Leaving out all pictures, write out word for word the lines from the one containing "nước và phun" to the end of the data below.
___
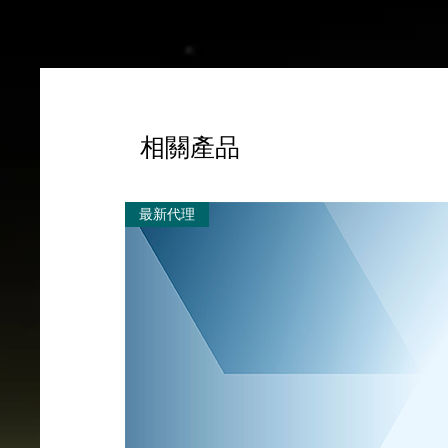
相關產品
最新代理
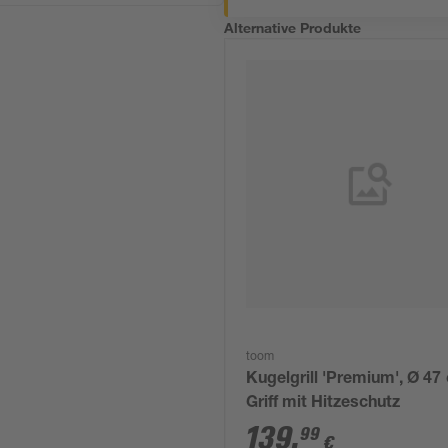
Alternative Produkte
toom
Kugelgrill 'Premium', Ø 47
Griff mit Hitzeschutz
139
,
99
€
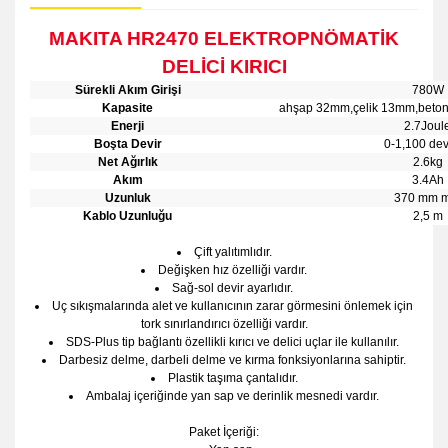
MAKITA HR2470 ELEKTROPNÖMATİK
DELİCİ KIRICI
Sürekli Akım Girişi
780W
Kapasite
ahşap 32mm,çelik 13mm,beto
Enerji
2.7Joul
Boşta Devir
0-1,100 dev
Net Ağırlık
2.6kg
Akım
3.4Ah
Uzunluk
370 mm 
Kablo Uzunluğu
2,5 m
Çift yalıtımlıdır.
Değişken hız özelliği vardır.
Sağ-sol devir ayarlıdır.
Uç sıkışmalarında alet ve kullanıcının zarar görmesini önlemek için
tork sınırlandırıcı özelliği vardır.
SDS-Plus tip bağlantı özellikli kırıcı ve delici uçlar ile kullanılır.
Darbesiz delme, darbeli delme ve kırma fonksiyonlarına sahiptir.
Plastik taşıma çantalıdır.
Ambalaj içeriğinde yan sap ve derinlik mesnedi vardır.
Paket İçeriği:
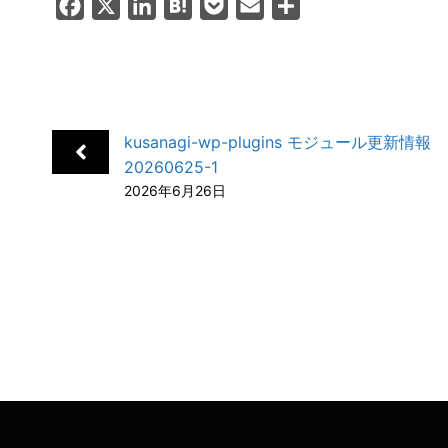
F
X
L
H
P
E
共
a
i
a
o
m
有
c
n
t
c
a
e
k
e
k
i
b
e
n
e
l
kusanagi-wp-plugins モジュール更新情報
o
d
a
t
20260625-1
o
I
2026年6月26日
k
n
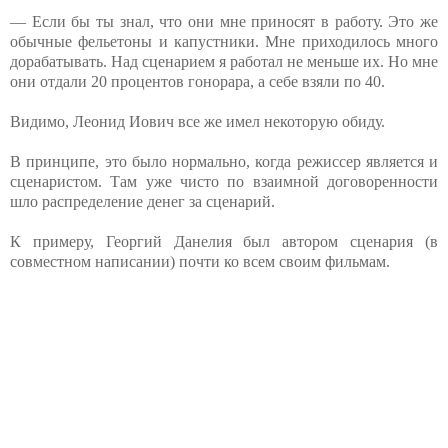
— Если бы ты знал, что они мне приносят в работу. Это же
обычные фельетоны и капустники. Мне приходилось много
дорабатывать. Над сценарием я работал не меньше их. Но мне
они отдали 20 процентов гонорара, а себе взяли по 40.
Видимо, Леонид Иович все же имел некоторую обиду.
В принципе, это было нормально, когда режиссер является и
сценаристом. Там уже чисто по взаимной договоренности
шло распределение денег за сценарий.
К примеру, Георгий Данелия был автором сценария (в
совместном написании) почти ко всем своим фильмам.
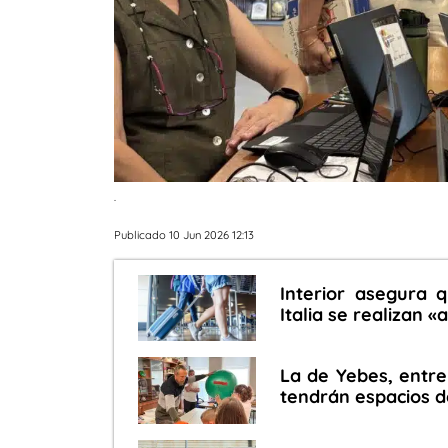
.
Publicado 10 Jun 2026 12:13
Interior asegura 
Italia se realizan 
La de Yebes, entre
tendrán espacios d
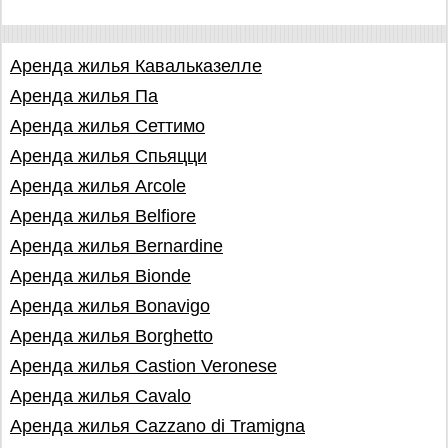
Аренда жилья Кавальказелле
Аренда жилья Па
Аренда жилья Сеттимо
Аренда жилья Спьяцци
Аренда жилья Arcole
Аренда жилья Belfiore
Аренда жилья Bernardine
Аренда жилья Bionde
Аренда жилья Bonavigo
Аренда жилья Borghetto
Аренда жилья Castion Veronese
Аренда жилья Cavalo
Аренда жилья Cazzano di Tramigna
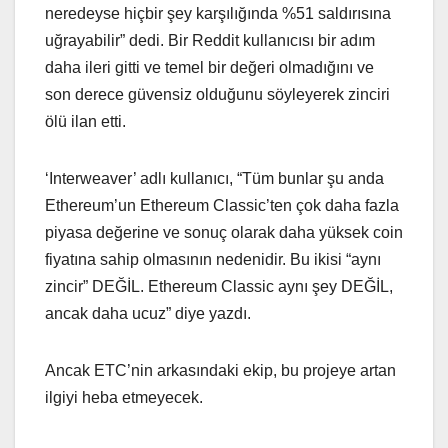
neredeyse hiçbir şey karşılığında %51 saldırısına
uğrayabilir” dedi. Bir Reddit kullanıcısı bir adım
daha ileri gitti ve temel bir değeri olmadığını ve
son derece güvensiz olduğunu söyleyerek zinciri
ölü ilan etti.
‘Interweaver’ adlı kullanıcı, “Tüm bunlar şu anda
Ethereum’un Ethereum Classic’ten çok daha fazla
piyasa değerine ve sonuç olarak daha yüksek coin
fiyatına sahip olmasının nedenidir. Bu ikisi “aynı
zincir” DEĞİL. Ethereum Classic aynı şey DEĞİL,
ancak daha ucuz” diye yazdı.
Ancak ETC’nin arkasındaki ekip, bu projeye artan
ilgiyi heba etmeyecek.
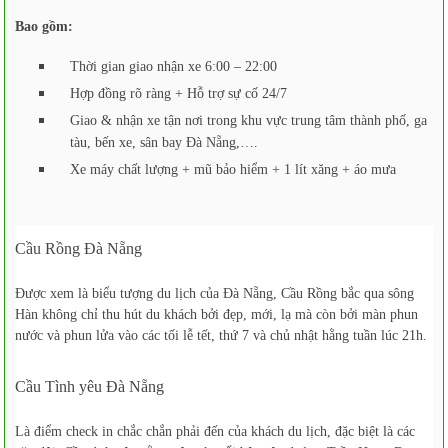
Bao gồm:
Thời gian giao nhận xe 6:00 – 22:00
Hợp đồng rõ ràng + Hỗ trợ sự cố 24/7
Giao & nhận xe tận nơi trong khu vực trung tâm thành phố, ga
tàu, bến xe, sân bay Đà Nẵng,….
Xe máy chất lượng + mũ bảo hiểm + 1 lít xăng + áo mưa
Cầu Rồng Đà Nẵng
Được xem là biểu tượng du lịch của Đà Nẵng, Cầu Rồng bắc qua sông
Hàn không chỉ thu hút du khách bởi đẹp, mới, lạ mà còn bởi màn phun
nước và phun lửa vào các tối lễ tết, thứ 7 và chủ nhật hằng tuần lúc 21h.
Cầu Tình yêu Đà Nẵng
Là điểm check in chắc chắn phải đến của khách du lịch, đặc biệt là các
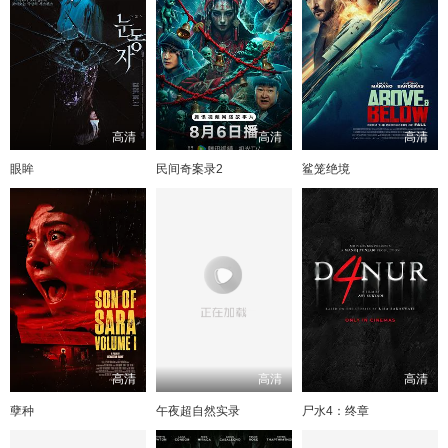
高清
高清
高清
眼眸
民间奇案录2
鲨笼绝境
高清
高清
高清
孽种
午夜超自然实录
尸水4：终章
___
**Answer space:**
nước và phun lửa vào các tối lễ tết, thứ 7 và chủ nhật hằng tuần lúc 21h.
Cầu Tình yêu Đà Nẵng
Là điểm check in chắc chắn phải đến của khách du lịch, đặc biệt là các
高清
高清
高清
眼眸
民间奇案录2
鲨笼绝境
高清
高清
高清
孽种
午夜超自然实录
尸水4：终章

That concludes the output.